A população turca não sabe que está a ser enganada

Essas novas normas são sinónimo de uma melhoria da qualidade de vida. A disciplina que a sua aplicação implica envolve, portanto, o risco de causar o descontentamento de um certo número de setores, que poderiam voltar-se contra um Governo que prefere não os ter como inimigos. Mas porque será que este Governo, que tem tanto medo de indispor setores tão pouco respeitadores das regras, não receia a reação da população, que é sistematicamente explorada por esses mesmos setores? Simplesmente porque essa população não sabe que está a ser enganada e porque não há ninguém que lhe explique isso.

Consideremos apenas o caso da saúde alimentar e vejamos tudo quanto o Governo não fez. Se a Turquia fizesse tudo o que devia nessa área, a população deixaria de comer carne estragada, deixaria de ser envenenada e as mulheres grávidas deixariam de perder os bebés [o Taraf revelou recentemente a negligência do Governo no caso de um enorme escândalo de carne contaminada que era comercializada]. A população ignora evidentemente tudo isto. Nem os «media» nem a oposição lhe explicam esta triste realidade.

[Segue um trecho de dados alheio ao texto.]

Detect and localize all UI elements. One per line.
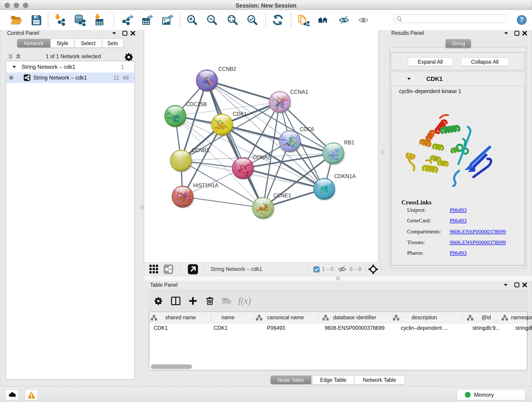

A oposição, por ter medo da democracia, e o Governo, porque não quer perder votos, fecham os olhos ao envenenamento da população e não fazem nada para que as normas europeias de qualidade possam ser aplicadas na Turquia. Por isso, fazem falta meios de comunicação que informem e uma população que exija os seus direitos. Enquanto isso não existir, a classe política turca nada fará para impedir tais intoxicações. Eis mais um motivo pelo qual as negociações não avançam.

Adesão da Turquia

Um referendo europeu para decidir a questão?

Egemen Bağış, o negociador principal da Turquia com a UE, propôs recentemente a realização de um referendo sobre a adesão do seu país, na Turquia e em todos os Estados-membros da União, noticia The Guardian. "A palavra ‘referendo’ é utilizada para atemorizar os dirigentes da UE, mas a ideia tem algum mérito", considera este diário londrino. Porque, "uma vez resolvidos os obstáculos à adesão, a proposta de um referendo permitirá resolver a questão espinhosa de saber se o resultado final deve ser uma parceria ou uma união política". Porque, como declarou um dia o Presidente turco, Abdullah Gül, "a coisa mais importante não é entrar na União mas adotar as suas regras". Na altura, Abdullah Gül sublinhou que, uma vez concluído o processo de adesão, a Turquia poderia, como fez a Noruega, em 1972, optar por não entrar na UE.